What is particularly disconcerting about the draft's standards is how they could be referenced, for example, regarding the matter of abortion. Here is a case in point: a physician may hold the belief that sex-selection abortion is wrong. If she has a pregnant patient whose culture prefers male children over female children, she should not have to violate her beliefs by facilitating (e.g., through referral) that patient's abortion. Yet, your policy seems to indicate she should.

Or to cite another example, an abortion-provider in British Columbia performed an abortion on a patient who felt her pregnancy interfered with a planned trip to Hawaii. Many medical professionals would disagree with that and they should not have to facilitate this behavior to which their consciences object. Even referring the patient to another physician to perform the abortion would be to bear some participation with that abortion.

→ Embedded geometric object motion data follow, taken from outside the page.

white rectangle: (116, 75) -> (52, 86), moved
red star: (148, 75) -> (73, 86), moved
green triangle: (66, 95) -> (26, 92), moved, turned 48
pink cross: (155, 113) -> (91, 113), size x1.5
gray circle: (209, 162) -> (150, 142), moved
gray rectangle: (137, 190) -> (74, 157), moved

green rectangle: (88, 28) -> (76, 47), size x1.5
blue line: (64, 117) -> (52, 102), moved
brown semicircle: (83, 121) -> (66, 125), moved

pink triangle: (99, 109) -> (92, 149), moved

To support abortion would be to violate that physician's oath to "do no harm." It would also be to show disregard for her patients-the patient in-utero (confirmed by science to be a human being at fertilization) whose life would be ended by abortion and her pregnant patient, whose life would be negatively impacted by abortion. In fact, it would be this kind of physician who is truly placing "the needs of the patient first." It would be this kind of physician who rejects killing one patient as a way of dealing with the difficult life circumstances of another patient. This kind of physician looks for ways to help her pregnant patient without harming that patient's offspring.

In your online brochure, "We Care About Your Care," you state,

For more than 125 years, the College of Physicians and Surgeons of Ontario, the self-regulatory body for the medical profession, has been 'protecting the public and guiding the profession' and helping to ensure that Ontario's doctors and the care they give are the best.

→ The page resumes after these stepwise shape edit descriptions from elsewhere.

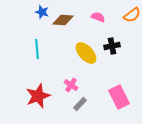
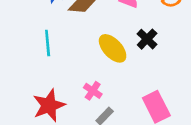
black cross: (112, 46) -> (147, 39), turned -35

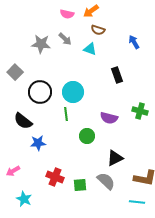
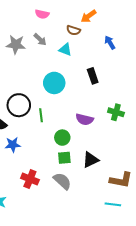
orange arrow: (91, 11) -> (89, 16), moved
black circle: (40, 92) -> (19, 105), moved
cyan circle: (73, 92) -> (54, 83), moved
gray semicircle: (106, 181) -> (62, 181), moved
green square: (80, 185) -> (64, 158), moved

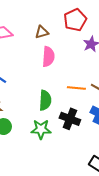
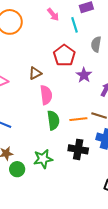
green semicircle: (45, 100) -> (53, 120), moved
green star: (41, 129) -> (43, 159), moved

If you are to truly live up to the claim that "Ontario's doctors and the care they give are the best," then it is essential you protect Ontario doctors' consciences. To strip a physician of his right to refuse involvement with immoral practices is to demand that physicians act without integrity-and that is hardly providing patients the best care.

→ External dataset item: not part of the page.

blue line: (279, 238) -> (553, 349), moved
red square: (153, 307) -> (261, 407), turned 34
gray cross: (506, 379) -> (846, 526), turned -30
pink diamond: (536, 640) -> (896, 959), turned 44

Recently, medical students at the University of British Columbia were assigned to read "Without Conscience" by Elie Wiesel (New England Journal of Medicine, April 14, 2005). Wiesel reflects on the role physicians played in paving the way for the Holocaust. He states,

Inspired by Nazi ideology and implemented by its apostles, eugenics and euthanasia in the late 1930s and early 1940s served no social necessity and had no scientific justification. Like a poison, they ultimately contaminated all intellectual activity in Germany. But the doctors were the precursors [emphasis added]. How can we explain their betrayal? What made them forget or eclipse the Hippocratic Oath? What gagged their conscience? What happened to their humanity?


One day, Hitler and Himmler's health minister made it known to leaders in the medical field that, according to a secret decision made at the highest level, it was necessary to get rid of "useless mouths" -the insane, the terminally ill, children, and elderly people who were condemned to misfortune by nature and to suffering and fear by God. Few in the German medical profession believed it worthy or good to refuse.

Thus, instead of doing their job, instead of bringing assistance and comfort to the sick people who needed them most, instead of helping the mutilated and the handicapped to live, eat, and hope one more day, one more hour, doctors became their executioners.

It is worth considering Wiesel's reflection in light of the CPSO draft: were Nazi ideology to dominate today, the CPSO draft, in its demand for conformity, would prevent physicians who opposed the unjust regime from acting against it. If a parent, under such a Nazi regime, brought his handicapped child to a physician demanding that the child be euthanized, a physician forced to live under the CPSO draft policy would have to act on-or refer for-the patient's wishes, or risk "professional misconduct" charges.

If anyone is guilty of professional misconduct, it is the CPSO for its repressive and intolerant draft policy.